*DATA RECORDS:*
*****
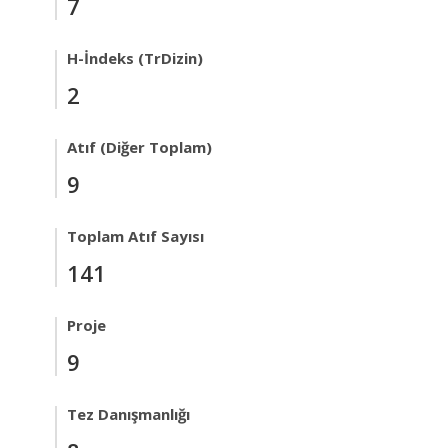
7
H-İndeks (TrDizin)
2
Atıf (Diğer Toplam)
9
Toplam Atıf Sayısı
141
Proje
9
Tez Danışmanlığı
*****
*PROBLEM STATEMENT:* Only the pictures stay out; the rest of the entries above must be written out exactly.

*EXERCISE RESULT:*
7
H-İndeks (TrDizin)
2
Atıf (Diğer Toplam)
9
Toplam Atıf Sayısı
141
Proje
9
Tez Danışmanlığı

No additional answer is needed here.